#### [Task description]
Write out the entries verbatim and leave the images out of the copy.

#### [Records to use]

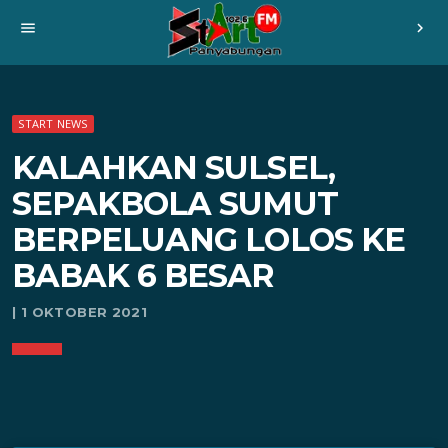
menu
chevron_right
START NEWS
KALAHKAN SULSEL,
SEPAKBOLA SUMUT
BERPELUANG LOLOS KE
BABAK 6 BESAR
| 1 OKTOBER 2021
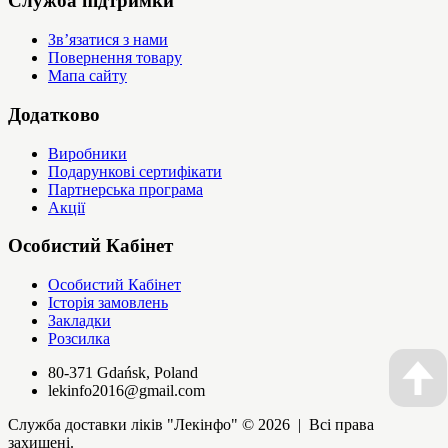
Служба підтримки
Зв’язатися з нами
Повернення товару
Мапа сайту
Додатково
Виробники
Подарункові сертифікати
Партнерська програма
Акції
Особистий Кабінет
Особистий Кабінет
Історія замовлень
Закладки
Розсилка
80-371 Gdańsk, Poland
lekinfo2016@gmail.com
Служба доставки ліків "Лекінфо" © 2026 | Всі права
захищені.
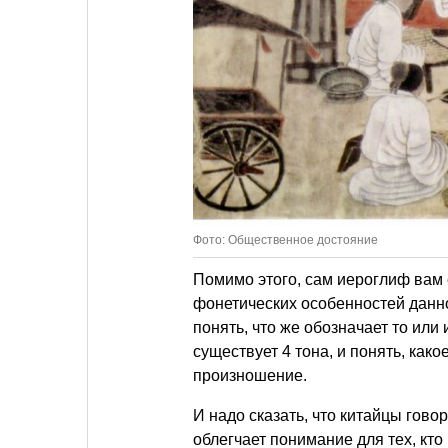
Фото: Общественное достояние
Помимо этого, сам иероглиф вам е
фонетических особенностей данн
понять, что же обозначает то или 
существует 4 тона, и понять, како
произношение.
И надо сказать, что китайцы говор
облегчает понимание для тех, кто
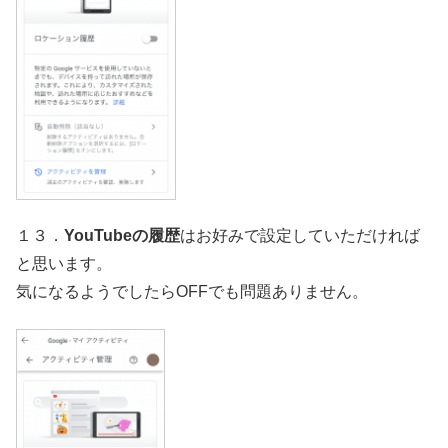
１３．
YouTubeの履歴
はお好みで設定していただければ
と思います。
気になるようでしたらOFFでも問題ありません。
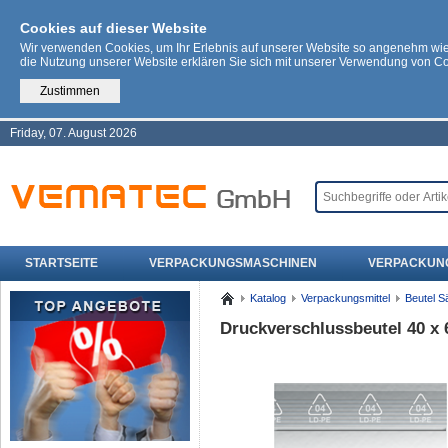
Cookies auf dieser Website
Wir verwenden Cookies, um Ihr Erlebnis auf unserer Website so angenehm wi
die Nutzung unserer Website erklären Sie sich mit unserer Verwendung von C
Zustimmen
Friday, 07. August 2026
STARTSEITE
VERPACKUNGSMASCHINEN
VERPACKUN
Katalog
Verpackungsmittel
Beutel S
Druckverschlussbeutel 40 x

#### [Task solution]
menu
chevron_right
START NEWS
KALAHKAN SULSEL,
SEPAKBOLA SUMUT
BERPELUANG LOLOS KE
BABAK 6 BESAR
| 1 OKTOBER 2021
Служба підтримки
Зв’язатися з нами
Повернення товару
Мапа сайту
Додатково
Виробники
Подарункові сертифікати
Партнерська програма
Акції
Особистий Кабінет
Особистий Кабінет
Історія замовлень
Закладки
Розсилка
80-371 Gdańsk, Poland
lekinfo2016@gmail.com
Служба доставки ліків "Лекінфо" © 2026 | Всі права
захищені.
Фото: Общественное достояние
Помимо этого, сам иероглиф вам е
фонетических особенностей данн
понять, что же обозначает то или 
существует 4 тона, и понять, како
произношение.
И надо сказать, что китайцы говор
облегчает понимание для тех, кто
１３．
YouTubeの履歴
はお好みで設定していただければ
と思います。
気になるようでしたらOFFでも問題ありません。
Cookies auf dieser Website
Wir verwenden Cookies, um Ihr Erlebnis auf unserer Website so angenehm wi
die Nutzung unserer Website erklären Sie sich mit unserer Verwendung von C
Zustimmen
Friday, 07. August 2026
STARTSEITE
VERPACKUNGSMASCHINEN
VERPACKUN
Katalog
Verpackungsmittel
Beutel S
Druckverschlussbeutel 40 x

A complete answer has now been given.